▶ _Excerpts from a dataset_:
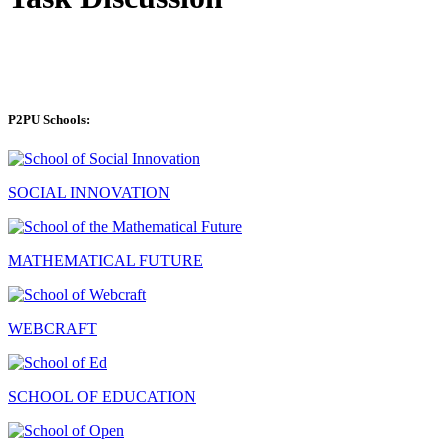
P2PU Schools:
SOCIAL INNOVATION
MATHEMATICAL FUTURE
WEBCRAFT
SCHOOL OF EDUCATION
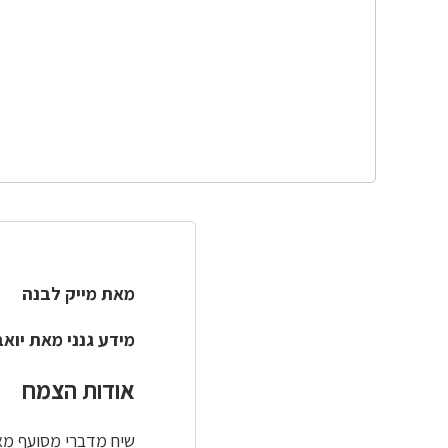
מאת מייק לבנה
מידע גנני מאת יוא
אודות הצמח
שיח מדברי מסועף מאו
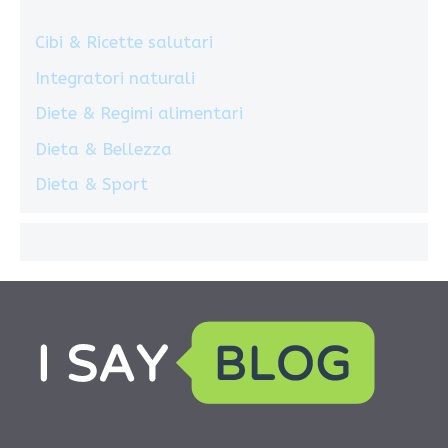
Cibi & Ricette salutari
Integratori naturali
Diete & Regimi alimentari
Dieta & Bellezza
Dieta & Sport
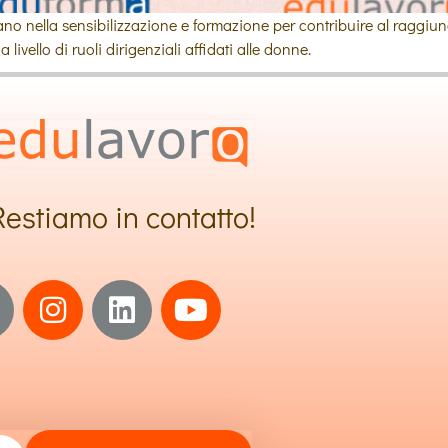
 nella sensibilizzazione e formazione per contribuire al raggiungi
 livello di ruoli dirigenziali affidati alle donne.
Restiamo in contatto!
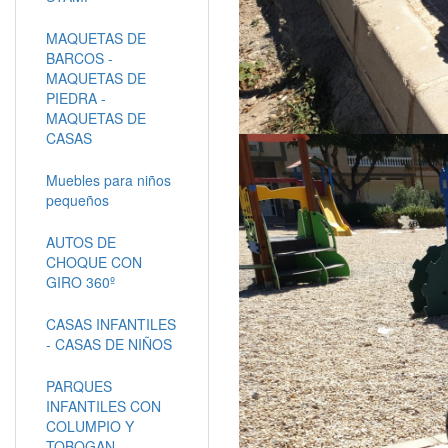
MAQUETAS DE
BARCOS -
MAQUETAS DE
PIEDRA -
MAQUETAS DE
CASAS
Muebles para niños
pequeños
AUTOS DE
CHOQUE CON
GIRO 360º
CASAS INFANTILES
- CASAS DE NIÑOS
PARQUES
INFANTILES CON
COLUMPIO Y
TOBOGAN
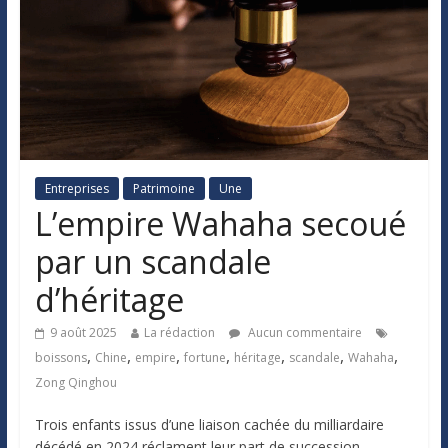
Entreprises
Patrimoine
Une
L’empire Wahaha secoué
par un scandale
d’héritage
9 août 2025
La rédaction
Aucun commentaire
,
,
,
,
,
,
,
boissons
Chine
empire
fortune
héritage
scandale
Wahaha
Zong Qinghou
Trois enfants issus d’une liaison cachée du milliardaire
décédé en 2024 réclament leur part de succession,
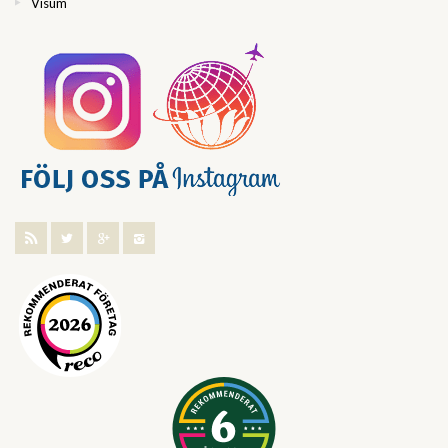
Visum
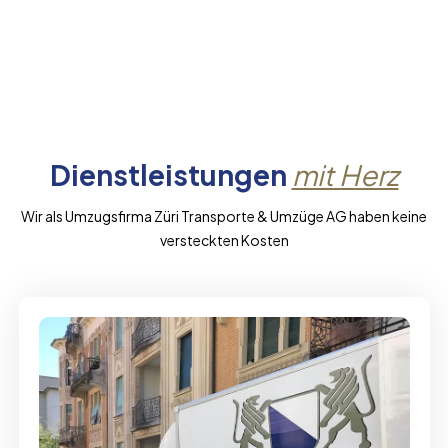
Dienstleistungen
mit Herz
Wir als Umzugsfirma Züri Transporte & Umzüge AG haben keine
versteckten Kosten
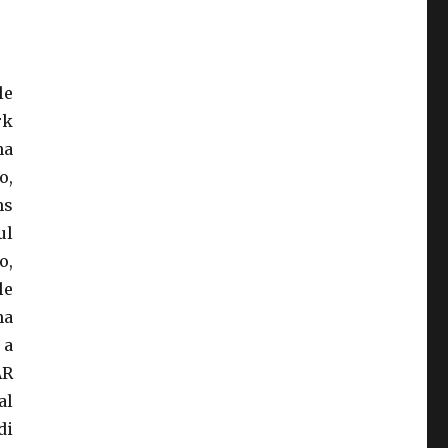
le
rk
ha
o,
ns
ul
o,
le
na
 a
AR
al
di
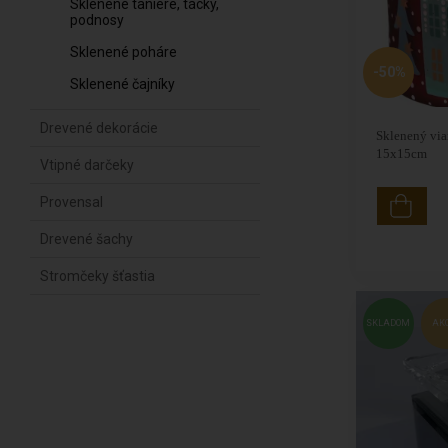
Sklenené taniere, tácky,
podnosy
Sklenené poháre
-50%
Sklenené čajníky
Drevené dekorácie
Sklenený via
15x15cm
Vtipné darčeky
Provensal
Drevené šachy
Stromčeky šťastia
SKLADOM
AK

▶ _How to complete this task_: What lines in the entries above include the string "Sklenené"? Return each one.

▶ _Answer for the task_:
Sklenené taniere, tácky,
Sklenené poháre
Sklenené čajníky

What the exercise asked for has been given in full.